Affordance-R1: Reinforcement Learning for Generalizable Affordance Reasoning in Multimodal Large Language Model
Pith reviewed 2026-05-22 00:03 UTC · model grok-4.3
The pith
Reinforcement learning with a custom reward function enables zero-shot generalization and emergent reasoning in affordance grounding for multimodal models.
A machine-rendered reading of the paper's core claim, the machinery that carries it, and where it could break.
Core claim
Affordance-R1 integrates cognitive Chain-of-Thought guided Group Relative Policy Optimization within a reinforcement learning paradigm for affordance grounding. A custom affordance function supplies format, perception, and cognition rewards to steer optimization, and training occurs on the ReasonAff dataset. When trained solely via this RL procedure and without explicit reasoning data, the model achieves robust zero-shot generalization and exhibits emergent test-time reasoning capabilities.
What carries the argument
Group Relative Policy Optimization (GRPO) directed by a custom affordance reward function that scores format compliance, perceptual accuracy, and cognitive reasoning quality to shape the model's outputs on object-action regions.
If this is right
- The model outperforms established methods on standard affordance grounding benchmarks.
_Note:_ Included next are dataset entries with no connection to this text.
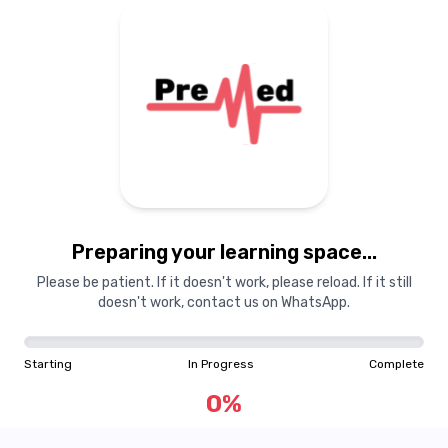
Preparing your learning space...
Please be patient. If it doesn't work, please reload. If it still
doesn't work, contact us on WhatsApp.
Starting
In Progress
Complete
0
%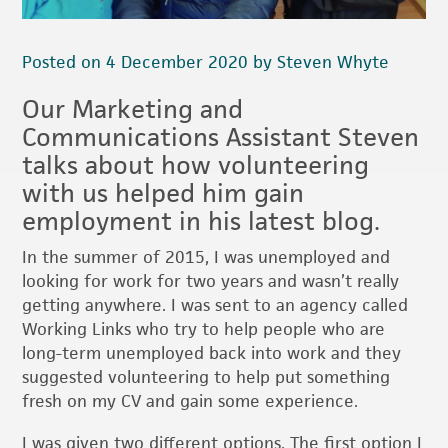
Posted on 4 December 2020 by Steven Whyte
Our Marketing and
Communications Assistant Steven
talks about how volunteering
with us helped him gain
employment in his latest blog.
In the summer of 2015, I was unemployed and
looking for work for two years and wasn’t really
getting anywhere. I was sent to an agency called
Working Links who try to help people who are
long-term unemployed back into work and they
suggested volunteering to help put something
fresh on my CV and gain some experience.
I was given two different options. The first option I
- It demonstrates open-world generalization across unseen objects and environments.
- It supports improved performance in human-robot interaction and embodied manipulation tasks.
- It is the first approach to combine GRPO-based reinforcement learning with reasoning for affordance problems.
Where Pith is reading between the lines
- If the emergent reasoning persists across domains, the same RL recipe could be tested on other grounding or planning tasks that currently require supervised reasoning traces.
- Deploying the model on physical robot hardware would test whether predicted affordance regions translate into successful real-world actions.
- The separation of training from explicit reasoning data suggests a route to elicit capabilities in multimodal models for tasks where labeled reasoning examples are scarce.
Load-bearing premise
The custom affordance function is assumed to deliver effective and unbiased optimization signals that produce genuine generalization and reasoning rather than overfitting to the training distribution.
What would settle it
Measure accuracy and reasoning quality on a new collection of objects drawn from categories absent from training and check whether both metrics remain high; a sharp drop would indicate the generalization claim does not hold.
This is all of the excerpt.